What the exercise asks —
From the entries, filter out every line that lacks "Single" and copy the rest.

Stored data entries —
=====
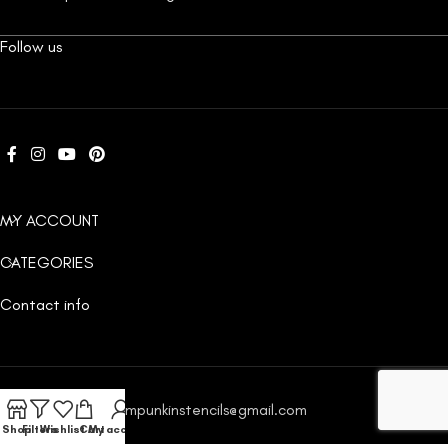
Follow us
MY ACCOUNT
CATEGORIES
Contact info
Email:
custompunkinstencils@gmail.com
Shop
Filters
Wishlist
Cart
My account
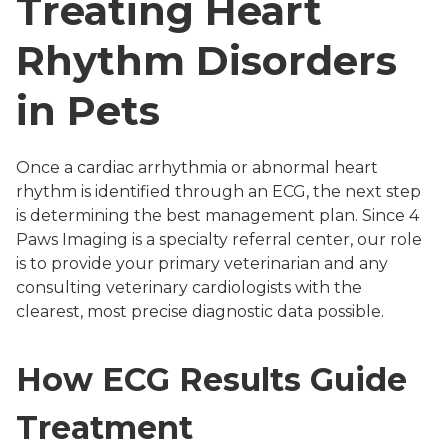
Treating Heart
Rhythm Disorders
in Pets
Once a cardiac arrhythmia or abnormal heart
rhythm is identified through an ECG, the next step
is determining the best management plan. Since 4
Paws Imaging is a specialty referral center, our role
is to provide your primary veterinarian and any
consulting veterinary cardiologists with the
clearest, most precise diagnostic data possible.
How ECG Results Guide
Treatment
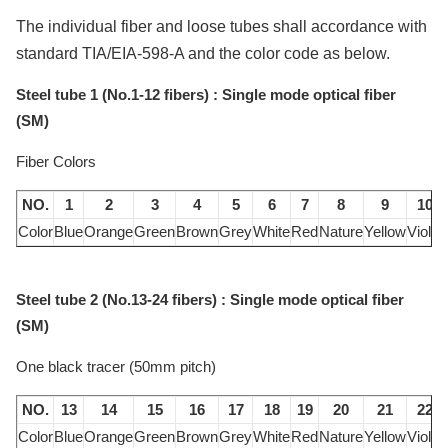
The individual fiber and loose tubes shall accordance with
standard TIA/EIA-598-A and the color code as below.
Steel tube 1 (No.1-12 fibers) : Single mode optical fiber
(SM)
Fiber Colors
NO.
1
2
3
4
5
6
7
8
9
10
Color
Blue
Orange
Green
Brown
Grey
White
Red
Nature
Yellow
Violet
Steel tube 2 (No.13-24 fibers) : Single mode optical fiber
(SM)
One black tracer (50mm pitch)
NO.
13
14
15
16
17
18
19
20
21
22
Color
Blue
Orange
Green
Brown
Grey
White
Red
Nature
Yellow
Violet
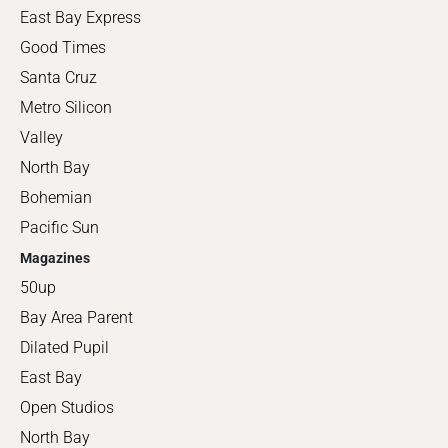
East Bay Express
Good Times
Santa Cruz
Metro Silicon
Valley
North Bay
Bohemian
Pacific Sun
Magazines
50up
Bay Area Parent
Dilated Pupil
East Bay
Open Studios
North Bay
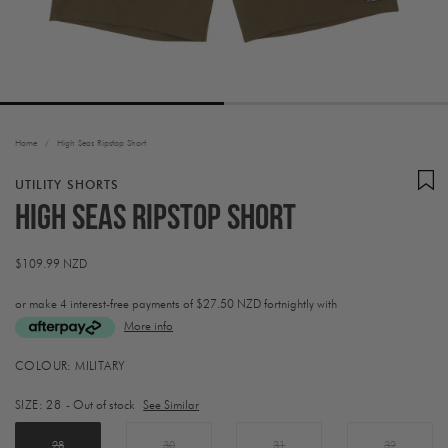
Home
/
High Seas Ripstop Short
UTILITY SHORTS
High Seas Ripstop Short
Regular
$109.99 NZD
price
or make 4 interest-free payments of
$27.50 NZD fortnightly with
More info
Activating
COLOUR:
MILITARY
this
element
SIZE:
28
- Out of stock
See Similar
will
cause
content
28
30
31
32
=====
Task result —
Steel tube 1 (No.1-12 fibers) : Single mode optical fiber
Steel tube 2 (No.13-24 fibers) : Single mode optical fiber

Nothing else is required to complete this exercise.